» **The task**: For the material that follows, work out how many lines hold the word "Политика" and answer only with the number.

BEGIN Material provided

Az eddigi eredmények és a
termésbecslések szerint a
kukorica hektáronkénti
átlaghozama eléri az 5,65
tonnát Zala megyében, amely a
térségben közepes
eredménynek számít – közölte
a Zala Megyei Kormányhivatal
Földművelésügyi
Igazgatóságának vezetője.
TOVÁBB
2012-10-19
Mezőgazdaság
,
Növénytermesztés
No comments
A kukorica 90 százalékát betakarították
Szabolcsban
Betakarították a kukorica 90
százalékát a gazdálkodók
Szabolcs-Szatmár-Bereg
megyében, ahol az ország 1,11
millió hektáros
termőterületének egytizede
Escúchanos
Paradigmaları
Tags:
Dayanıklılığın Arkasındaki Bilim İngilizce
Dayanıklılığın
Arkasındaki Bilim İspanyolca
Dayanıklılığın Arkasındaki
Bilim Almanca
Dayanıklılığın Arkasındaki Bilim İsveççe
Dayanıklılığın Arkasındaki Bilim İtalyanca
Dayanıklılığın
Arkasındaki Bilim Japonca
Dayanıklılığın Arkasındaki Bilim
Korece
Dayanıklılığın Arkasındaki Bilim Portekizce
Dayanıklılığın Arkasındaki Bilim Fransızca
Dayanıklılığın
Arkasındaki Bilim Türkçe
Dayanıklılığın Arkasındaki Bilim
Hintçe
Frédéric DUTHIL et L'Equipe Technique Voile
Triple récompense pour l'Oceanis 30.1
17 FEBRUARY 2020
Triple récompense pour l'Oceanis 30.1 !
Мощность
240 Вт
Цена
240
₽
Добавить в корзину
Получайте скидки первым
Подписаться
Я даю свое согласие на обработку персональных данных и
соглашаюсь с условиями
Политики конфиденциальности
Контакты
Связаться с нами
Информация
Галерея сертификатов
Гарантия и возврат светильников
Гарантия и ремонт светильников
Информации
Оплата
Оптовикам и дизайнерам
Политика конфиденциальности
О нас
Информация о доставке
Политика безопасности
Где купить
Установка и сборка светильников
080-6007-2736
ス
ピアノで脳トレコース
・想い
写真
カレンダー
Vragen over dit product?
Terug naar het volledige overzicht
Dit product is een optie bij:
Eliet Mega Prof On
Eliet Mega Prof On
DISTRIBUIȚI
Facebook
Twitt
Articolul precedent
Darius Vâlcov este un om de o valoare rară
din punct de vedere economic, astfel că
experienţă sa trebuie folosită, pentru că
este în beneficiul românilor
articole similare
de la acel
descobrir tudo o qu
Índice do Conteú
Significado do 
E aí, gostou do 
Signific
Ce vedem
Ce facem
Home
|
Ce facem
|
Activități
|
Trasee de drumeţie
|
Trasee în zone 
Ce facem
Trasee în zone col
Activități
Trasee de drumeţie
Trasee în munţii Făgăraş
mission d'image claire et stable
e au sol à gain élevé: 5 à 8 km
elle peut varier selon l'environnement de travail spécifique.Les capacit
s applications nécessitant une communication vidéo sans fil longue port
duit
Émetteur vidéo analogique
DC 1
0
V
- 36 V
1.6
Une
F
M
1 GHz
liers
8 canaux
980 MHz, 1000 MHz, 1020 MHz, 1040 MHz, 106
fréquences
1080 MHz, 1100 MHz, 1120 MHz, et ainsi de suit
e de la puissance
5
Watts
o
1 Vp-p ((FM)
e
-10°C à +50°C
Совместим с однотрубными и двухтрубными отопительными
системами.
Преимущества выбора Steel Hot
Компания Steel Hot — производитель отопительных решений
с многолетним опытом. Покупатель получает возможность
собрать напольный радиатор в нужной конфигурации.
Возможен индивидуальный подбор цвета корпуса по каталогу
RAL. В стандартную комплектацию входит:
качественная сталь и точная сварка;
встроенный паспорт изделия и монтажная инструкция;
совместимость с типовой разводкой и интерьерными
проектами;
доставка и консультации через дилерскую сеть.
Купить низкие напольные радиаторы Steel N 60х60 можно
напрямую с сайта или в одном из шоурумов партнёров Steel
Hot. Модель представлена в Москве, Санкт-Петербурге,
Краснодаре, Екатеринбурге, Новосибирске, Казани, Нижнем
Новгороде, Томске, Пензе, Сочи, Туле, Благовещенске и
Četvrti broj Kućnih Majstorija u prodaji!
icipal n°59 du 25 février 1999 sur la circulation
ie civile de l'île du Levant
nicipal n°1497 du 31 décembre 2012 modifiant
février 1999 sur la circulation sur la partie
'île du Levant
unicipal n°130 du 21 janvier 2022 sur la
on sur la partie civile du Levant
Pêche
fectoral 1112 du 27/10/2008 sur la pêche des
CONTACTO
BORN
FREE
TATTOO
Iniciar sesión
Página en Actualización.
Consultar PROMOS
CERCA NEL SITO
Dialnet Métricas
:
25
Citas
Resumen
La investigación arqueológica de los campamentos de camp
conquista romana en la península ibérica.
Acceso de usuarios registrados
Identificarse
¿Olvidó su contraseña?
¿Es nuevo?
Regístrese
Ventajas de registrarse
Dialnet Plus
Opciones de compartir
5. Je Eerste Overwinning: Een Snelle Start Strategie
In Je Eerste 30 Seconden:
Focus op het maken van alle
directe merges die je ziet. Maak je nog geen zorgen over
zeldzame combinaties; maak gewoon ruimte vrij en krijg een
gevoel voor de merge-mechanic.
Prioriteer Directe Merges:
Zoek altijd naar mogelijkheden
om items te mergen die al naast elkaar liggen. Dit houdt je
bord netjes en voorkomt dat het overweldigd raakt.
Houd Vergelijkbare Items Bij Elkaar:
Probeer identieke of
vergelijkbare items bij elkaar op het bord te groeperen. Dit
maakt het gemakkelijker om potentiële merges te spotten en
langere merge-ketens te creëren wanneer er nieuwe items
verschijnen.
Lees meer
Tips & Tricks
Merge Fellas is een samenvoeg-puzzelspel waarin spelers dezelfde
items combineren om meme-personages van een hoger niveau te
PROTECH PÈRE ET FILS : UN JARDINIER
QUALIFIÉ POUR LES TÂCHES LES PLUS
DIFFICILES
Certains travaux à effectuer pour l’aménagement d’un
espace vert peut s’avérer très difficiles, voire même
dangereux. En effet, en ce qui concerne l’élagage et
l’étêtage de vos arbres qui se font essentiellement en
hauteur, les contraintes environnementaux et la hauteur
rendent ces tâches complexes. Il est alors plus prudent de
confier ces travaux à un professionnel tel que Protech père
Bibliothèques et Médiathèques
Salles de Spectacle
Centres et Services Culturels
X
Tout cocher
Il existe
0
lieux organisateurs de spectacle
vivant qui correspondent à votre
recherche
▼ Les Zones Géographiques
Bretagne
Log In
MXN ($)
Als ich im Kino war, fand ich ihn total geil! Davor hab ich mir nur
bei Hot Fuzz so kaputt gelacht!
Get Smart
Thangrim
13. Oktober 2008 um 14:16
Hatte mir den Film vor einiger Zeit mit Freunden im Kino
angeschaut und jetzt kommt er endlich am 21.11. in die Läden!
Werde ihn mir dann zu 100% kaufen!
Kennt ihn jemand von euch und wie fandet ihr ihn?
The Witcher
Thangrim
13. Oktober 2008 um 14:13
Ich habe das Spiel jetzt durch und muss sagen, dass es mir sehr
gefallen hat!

END Material provided

» **Reply**: 2